- Born: 25 February 1773 Paris, France
- Died: 3 April 1794 (aged 21) Madrid, Spain
- Noble family: FitzJames
- Spouse: María Teresa Fernández de Silva y de Palafox
- Issue: Jacobo Fitz-James Stuart, 6th Duke of Liria and Jérica Carlos Miguel Fitz-James Stuart, 14th Duke of Alba
- Father: Carlos Fitz-James Stuart, 4th Duke of Liria and Jérica
- Mother: Caroline zu Stolberg-Gedern

= Jacobo Fitz-James Stuart, 5th Duke of Liria and Jérica =

Spanish noble

Don Jacobo Felipe Carlos Fitz-James Stuart y Stolberg-Gedern, 5th Duke of Liria and Jérica, GE, (Paris, 25 February 1773 – Madrid, 3 April 1794) was a Spanish nobleman.

When his father died in 1787, he inherited all his titles and wealth, except those of the Colón family —the Dukedom of Veragua, the Dukedom of la Vega, the Marquessate of Jamaica, the Admiralty of the Ocean Sea and the Adelantado of the Indies—, that were claimed by a distant cousin. After a legal battle, he lost by court order those titles in favour of Mariano Colón de Larreátegui, who became the legal holder.

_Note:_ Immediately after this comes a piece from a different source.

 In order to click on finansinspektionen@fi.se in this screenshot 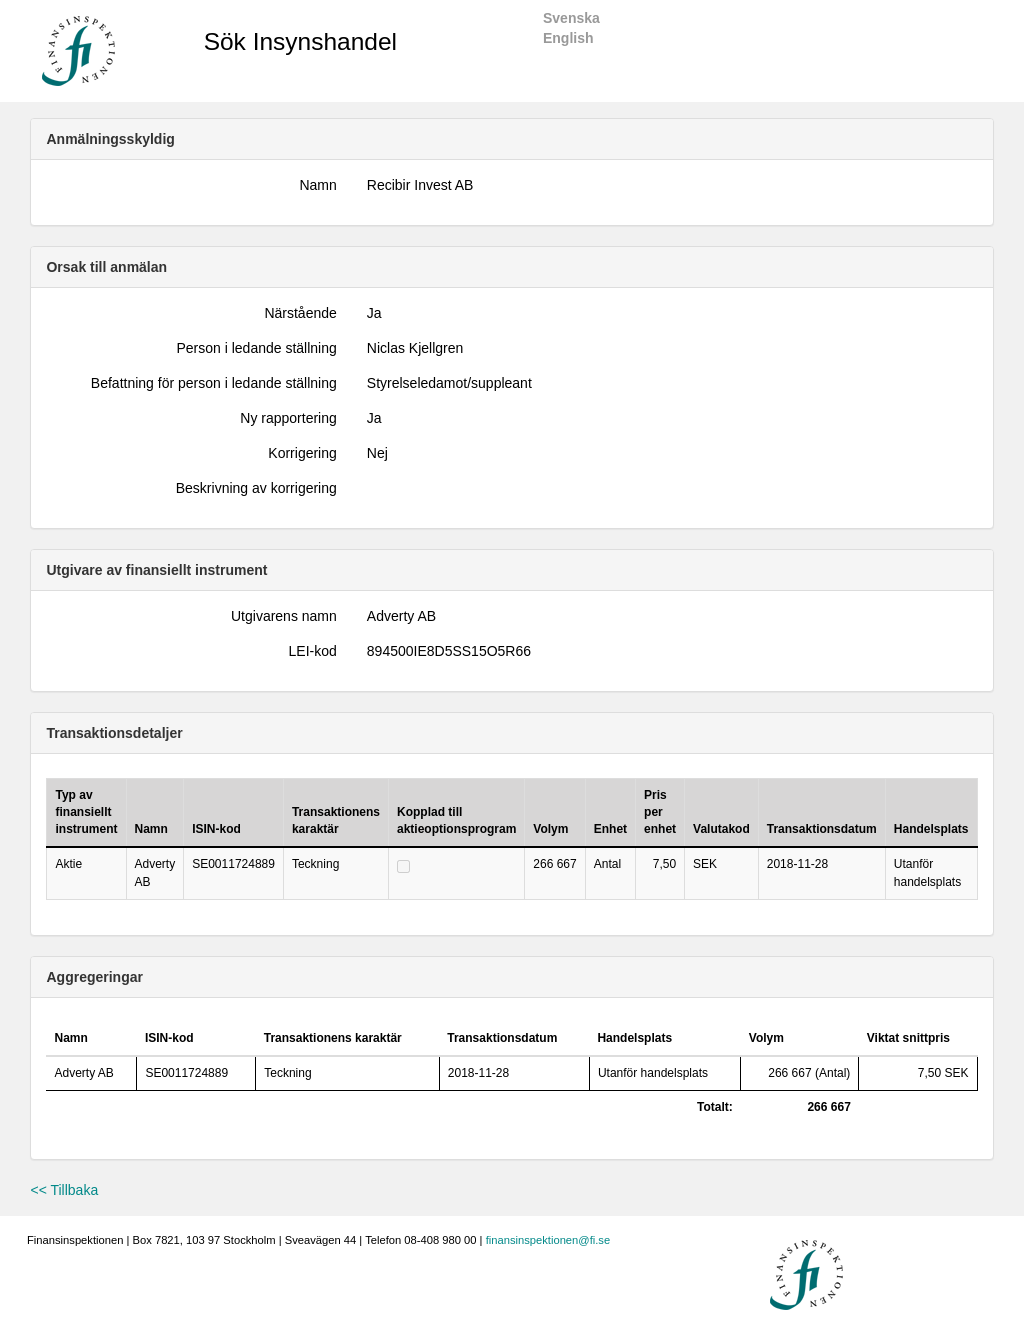, I will do `click(548, 1240)`.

On 24 January 1790 he married María Teresa Fernández de Silva y Palafox, (10 March 1772 – Florence, Italy, 29 April 1818, aged 46), daughter of Pedro Fernández de Silva, 10th Duke of Híjar, and Rafaela de Palafox and sister of José Rafael de Silva Fernández de Híjar. The couple had two children, i.e. the eldest son was Jacobo José Fitz-James Stuart y Silva born on 3 January 1792 and died as a child on 5 January 1795. The younger son was Carlos Miguel Fitz-James Stuart y Silva, who was born on 19 May 1794 (so that he was posthumous because his father died on 3 April 1794) and died on 7 October 1835.

Their two sons became successively the 6th Duke and 7th Duke of Liria and Jérica.